[[ Source data, beginning ]]

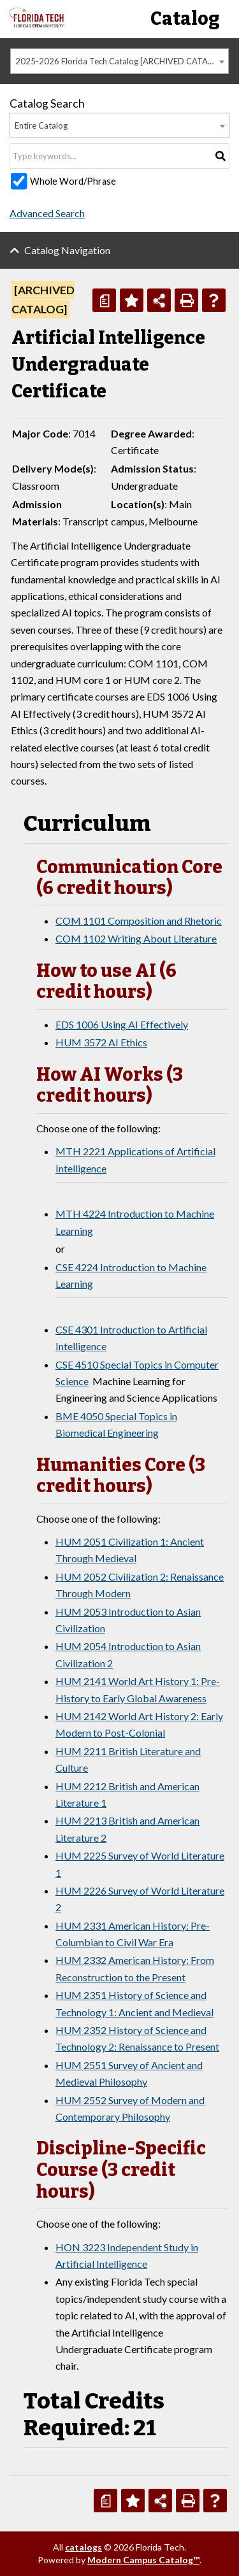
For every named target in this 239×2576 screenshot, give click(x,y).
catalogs (83, 2547)
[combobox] (119, 61)
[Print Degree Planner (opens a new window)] (104, 300)
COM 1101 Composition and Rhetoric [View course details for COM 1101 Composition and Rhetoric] (138, 920)
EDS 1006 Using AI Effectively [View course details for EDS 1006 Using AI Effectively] (121, 1024)
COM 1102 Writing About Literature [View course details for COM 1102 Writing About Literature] (136, 938)
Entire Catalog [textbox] (41, 125)
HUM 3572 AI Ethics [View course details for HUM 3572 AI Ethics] (101, 1042)
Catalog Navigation (67, 250)
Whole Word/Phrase (73, 181)
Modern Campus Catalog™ (143, 2559)
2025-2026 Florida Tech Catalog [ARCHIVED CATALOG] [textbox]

[[ Source data, end ]]

Problem to solve: Respond with one number, the count of lines of the material that include "details".

Solved problem: 4